Marine Items-The Brigantine Lady Seymour, coppered and copper fastened, has been sold at private bargain, by the house of Messrs. Allison and Co., to William Full, Esq.-Most of the spring ships from Britain have arrived, all of them in short passages, but the best runs have been made, so far this season, by Mic Mac, from Glasgow, White Star, from London, and Wolfe, from Liverpool. The latter is, as usual, in capital order, and a credit to the port from which she sails.-The sharpshooters arriving at this port for supplies for prosecuting the fisheries, during the present season, are fully maintaining their well-earned reputation. But even the smartest of these clippers will have to grease their heels if they hope to surpass some of the old craft. We have just now in our mind's eye one of the latter, a schooner called the Margaret, Green, master, some eight years old, which this season accomplished the round trip hence to Philadelphia and back in twenty-four days, although she had considerable detention in port and at the breakwater. This Margaret has been a remarkably fortunate vessel ever since she came off the stocks, and probably no vessel of her class has ever been less expensive in her outfits for the time being. She is now taking in cargo for a trading voyage to the Labrador coast.-Some of our water-side people noticed the other day three clipper schooners passing up the harbour, stem and quarter, in the following order:-1st, Leading Star; 2nd, Shooting Star; 3rd, Brilliant Star; and, shortly after, the White Star (barque), from London.

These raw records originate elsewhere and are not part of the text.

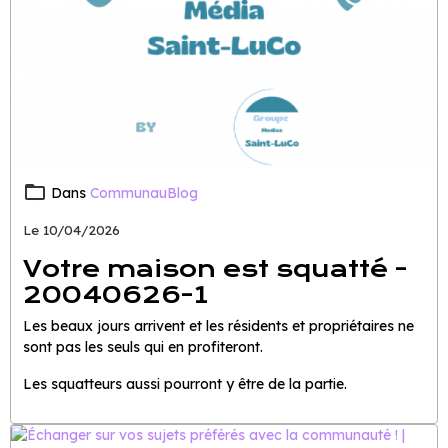
Dans
CommunauBlog
Le 10/04/2026
Votre maison est squatté -
20040626-1
Les beaux jours arrivent et les résidents et propriétaires ne
sont pas les seuls qui en profiteront.
Les squatteurs aussi pourront y être de la partie.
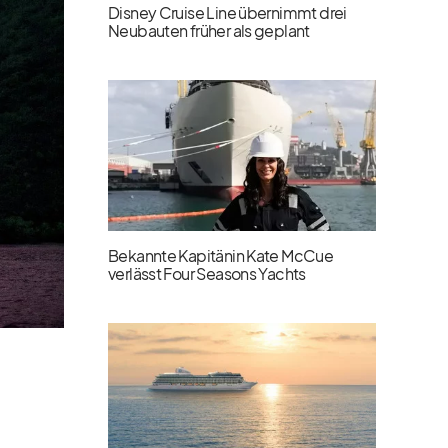
Disney Cruise Line übernimmt drei
Neubauten früher als geplant
Bekannte Kapitänin Kate McCue
verlässt Four Seasons Yachts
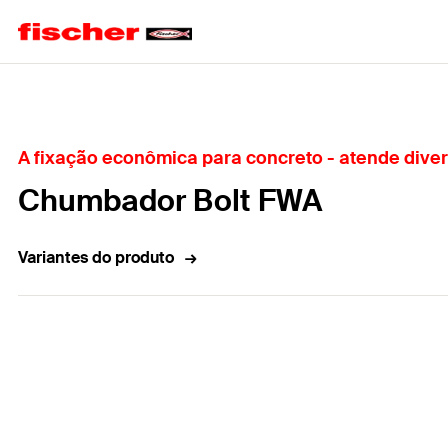
Home
A fixação econômica para concreto - atende dive
Chumbador Bolt FWA
Variantes do produto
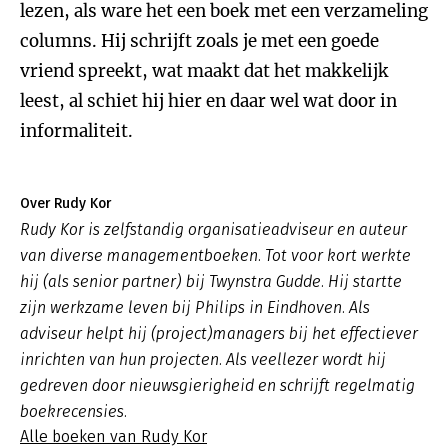
lezen, als ware het een boek met een verzameling
columns. Hij schrijft zoals je met een goede
vriend spreekt, wat maakt dat het makkelijk
leest, al schiet hij hier en daar wel wat door in
informaliteit.
Over Rudy Kor
Rudy Kor is zelfstandig organisatieadviseur en auteur
van diverse managementboeken. Tot voor kort werkte
hij (als senior partner) bij Twynstra Gudde. Hij startte
zijn werkzame leven bij Philips in Eindhoven. Als
adviseur helpt hij (project)managers bij het effectiever
inrichten van hun projecten. Als veellezer wordt hij
gedreven door nieuwsgierigheid en schrijft regelmatig
boekrecensies.
Alle boeken van Rudy Kor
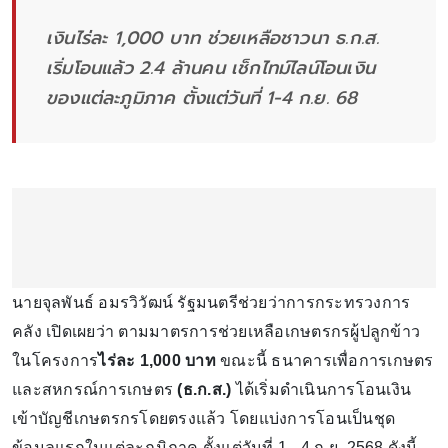
เงินไร่ละ 1,000 บาท ช่วยเหลือชาวนา ธ.ก.ส.
เริ่มโอนแล้ว 2.4 ล้านคน เช็กไทม์ไลน์โอนเงิน
ของแต่ละภูมิภาค ตั้งแต่วันที่ 1-4 ก.ย. 68
นายจุลพันธ์ อมรวิวัฒน์ รัฐมนตรีช่วยว่าการกระทรวงการ
คลัง เปิดเผยว่า ตามมาตรการช่วยเหลือเกษตรกรผู้ปลูกข้าว
ในโครงการ
ไร่ละ 1,000 บาท
ขณะนี้ ธนาคารเพื่อการเกษตร
และสหกรณ์การเกษตร
(ธ.ก.ส.)
ได้เริ่มดำเนินการโอนเงิน
เข้าบัญชีเกษตรกรโดยตรงแล้ว โดยแบ่งการโอนเป็นชุด
ข้อมูลแรกในแต่ละภูมิภาค ตั้งแต่วันที่ 1 - 4 ก.ย. 2568 ดังนี้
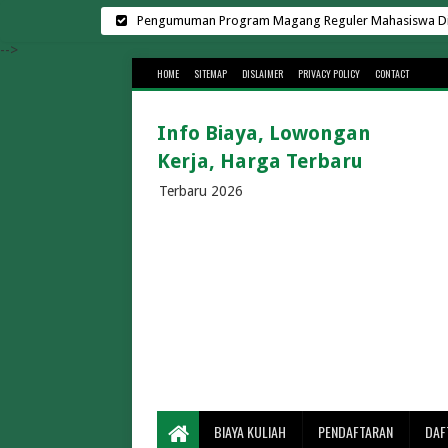
Pengumuman Program Magang Reguler Mahasiswa Di L
Harga Sewa Lapangan Padel Terbar
-->
HOME
SITEMAP
DISLAIMER
PRIVACY POLICY
CONTACT
Biaya Kuliah Universit
Kampus Swasta di Surab
Info Biaya, Lowongan
Biaya Kuliah Universitas Suge
Kerja, Harga Terbaru
Cara Menghemat Biaya Listr
Lowongan Kerja di K
Terbaru 2026
Rekrutmen Manajer K
30 Universitas Swasta Terbai
Biaya Kuliah Telkom Univ
Biaya Kuliah BINUS 2026/202
Biaya Kuliah Universitas Gun
Biaya Kuliah UMS 2026/2
Biaya Kuliah UMM 2026/2027 Te
Berapa Lama Penyeberangan Bakauheni 
BIAYA KULIAH
PENDAFTARAN
DAF
Biaya Masuk Pa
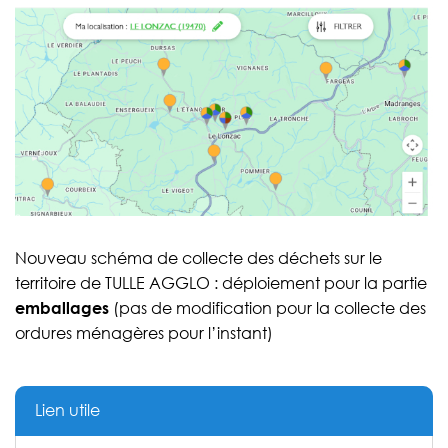
Nouveau schéma de collecte des déchets sur le
territoire de TULLE AGGLO : déploiement pour la partie
emballages
(pas de modification pour la collecte des
ordures ménagères pour l’instant)
Lien utile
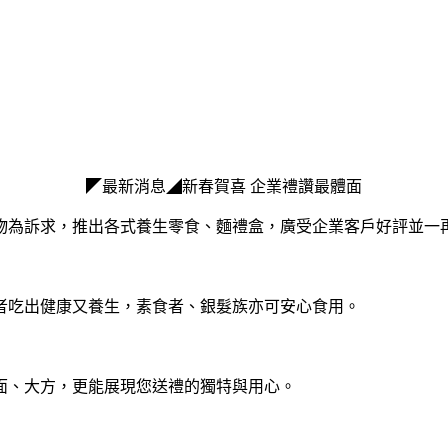
◤最新消息◢新春賀喜 企業禮讚最體面
物為訴求，推出各式養生零食、麵禮盒，廣受企業客戶好評並一
者吃出健康又養生，素食者、銀髮族亦可安心食用。
面、大方，
更能展現您送禮的獨特與用心。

Missing Vessels-We regret to state that no accounts have been received from several vessels which sailed from this port early in January last, and taht there is too much reason to fear they suffered shipwreck in a dreadful gale on the 3rd or 4th of that month. Among the vessels unaccounted for is the brig Chieftain, Capt. M'Carthy, which sailed hence on the 2nd of January, for Montego Bay, Jamaica, and had not arrived there when eighty-five days out. The vessel was owned by mr. J.V. Troop and others, and her cargo belonged to mr. George Hume, a man of colour, born in this city, who, with his mother, brother, and other relatives, were passengers, intending to to [sic] take up their residence in Jamaica, having disposed of their property here, which was considerable. Another vessel, the brig Rocroy, Capt. Scott, for Barbadoes, sailed in company with the Chieftain, and the same uncertainty exists as to her fate. She was owned by Messrs. J. and T. Robinson. Mr. Gifford, formerly postmaster at Richibucto, who was on his way to the West Indies for the benefit of his health, was a passenger on board the Rocroy. A third missing vessel is the new brig Blackbird, Capt. Brier, which sailed from London on the 3rd of January, and had not been reported in the English papers up to the latest date. The friends of the passengers and crews of these vessels are not without hopes that the sufferers may have been taken off the wrecks, and that they will yet be heard from, but at present the most gloomy forebodings are entertained by many. The ship Elizabeth Bentley, Capt. Beyea, which sailed hence for Liverpool 2nd January, encountered the gale in which it is feared the above vessels suffered more severely. The ship succeeded in getting into Lisbon in a very disabled state, and has been condemned. We understand Capt. Beyea writes that the gale was most terrific, and exceeded anything he had ever witnessed.-St. John's Courier.